R. No demasiado. Pero lo que no es de recibo es que el presidente del Gobierno español diga que "o se emiten coronabonos o Europa es un proyecto fallido". España ha sido receptor neto en Europa en casi todos los años menos el año pasado, y también recibió asistencia en la anterior crisis. Se puede criticar a Europa por muchas razones, pero es un hecho que España tardó mucho más que el resto en poner su casa en orden. Y aquí en España también se ha jugado con cierto antieuropeísmo, y lo veo mal. No puedes ir a Europa a pedir asistencia y a la vez generar un clima antieuropeo cada vez que Europa no te da todo lo que quieres.

"Se puede criticar Europa por muchas razones, pero es un hecho que España tardó más que el resto en poner su casa en orden"

P. Lo que hace 20 años era un pilar de la Unión Europea, la solidaridad, se ha convertido en un arma arrojadiza para dividir.
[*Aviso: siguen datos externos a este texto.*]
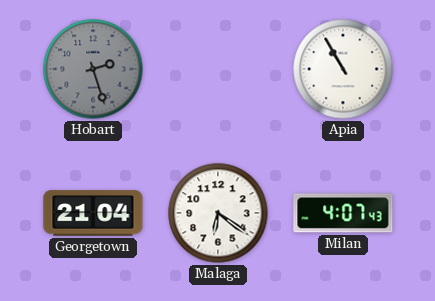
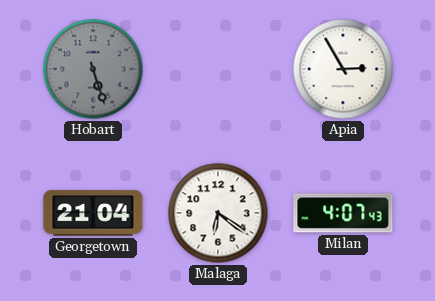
Hobart: 2:27 -> 5:27
Apia: 10:55 -> 2:55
R. Mi preocupación es que Europa no dará el dinero que quiere España ni de lejos. Se quedará por debajo de esos 1,5 billones de los que se habla, y eso es en parte por la presión de los partidos ultraconservadores, pero también por el concepto que el norte de Europa tiene de la Unión. En esos países, se entiende Europa como una entidad subsidiaria, en la que el principal responsable para tratar las crisis está a nivel nacional. Por lo tanto, Holanda no espera nada de Europa, Europa no figura en los debates holandeses como una entidad que pueda dar soluciones, sino solo porque hay peticiones de España e Italia que hay que atender. Es significativo ese cambio de percepción de lo que significa Europa en Holanda. En la firma del Tratado de Maastricht en 1992, en la cual estuve, Holanda propuso una especie de Europa federal, pero en los últimos 30 años ha evolucionado de país profederal a tener una visión de la UE mucho más mercantil, comparable a las que eran las visiones del Reino Unido, mientras que Pedro Sánchez empuja hacia una Europa federal con un presupuesto europeo común. Hay una disparidad evidente de criterios sobre lo que debe ser Europa.
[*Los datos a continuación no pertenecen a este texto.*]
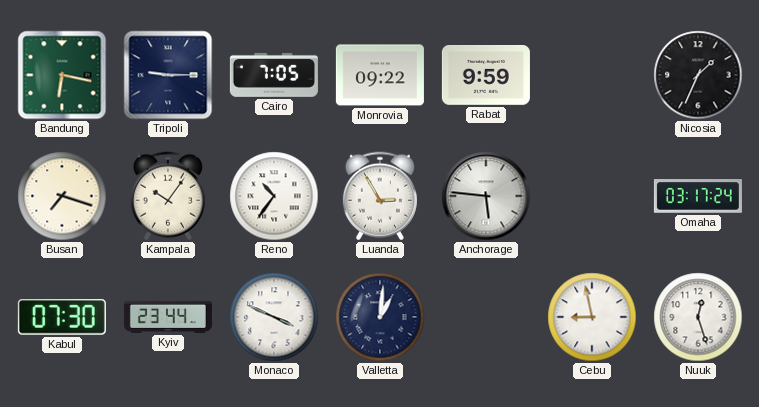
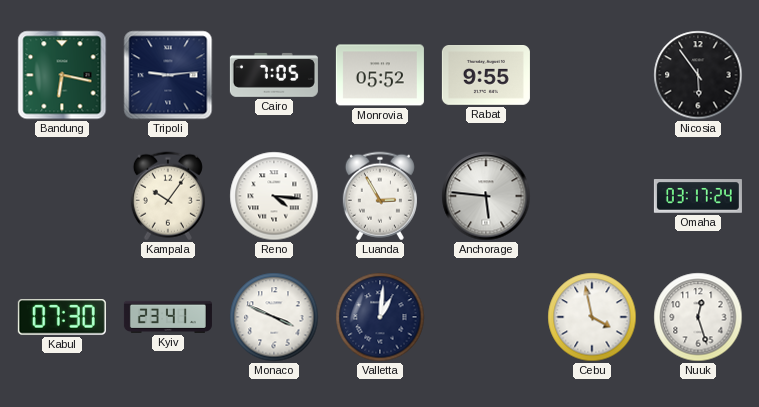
Tripoli: 9:15 -> 9:14
Monrovia: 09:22 -> 05:52
Rabat: 9:59 -> 9:55
Nicosia: 1:34 -> 5:54
Busan: 7:18 -> none
Reno: 10:36 -> 4:16
Kyiv: 23:44 -> 23:41
Cebu: 8:58 -> 3:58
P. Y por esas visiones antagónicas se explica la reacción del ministro de Finanzas cuando sugirió investigar por qué los países del sur no han hecho las reformas necesarias.
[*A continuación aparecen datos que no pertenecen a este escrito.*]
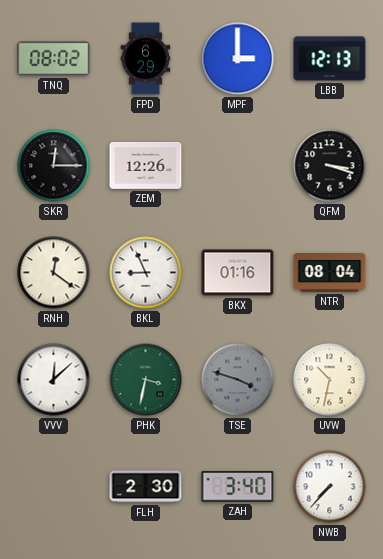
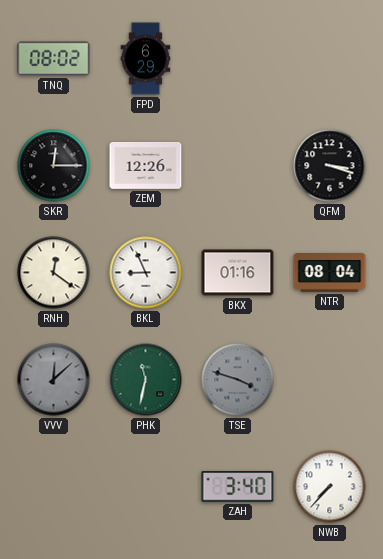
MPF: 3:00 -> none
LBB: 12:13 -> none
VVV dial: white -> grey
PHK: 3:32 -> 11:32
UVW: 10:32 -> none
FLH: 2:30 -> none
R. La reacción tan furibunda del ministro de Finanzas vino porque tuvo la sensación de que Pedro Sánchez utilizaba la crisis para reivindicar de nuevo cosas sobre las que Holanda ya ha mostrado su rechazo, como los coronabonos. Mezclar esta crisis con otro empujón para la integración fiscal europea explica la reacción inaceptable del ministro holandés. Pero el tono es más constructivo ahora, también en Bruselas entienden que hay que buscar soluciones pragmáticas para todos.

P. Es un primer paso positivo.

R. Hay que rebajar el tono, entender que si España pide dinero es por la dureza de la crisis que se avecina, pero hay que entender también que la crisis nos golpeará a todos, y que unos países están preparados y otros no. Por desgracia, la crisis del coronavirus ha afectado a los países que menos se lo podían permitir y salir de esta supondrá un reto enorme para el proyecto europeo. Mezclar el debate económico con el identitario y caer en populismos es lo que hace que esta situación sea tan venenosa. Aunque insisto en que hay que entender todas las posturas. Si Holanda y Alemania fueran los países más castigados por el covid-19, ¿cree que Pedro Sánchez iría a Bruselas a dar dinero? Me guardo la respuesta.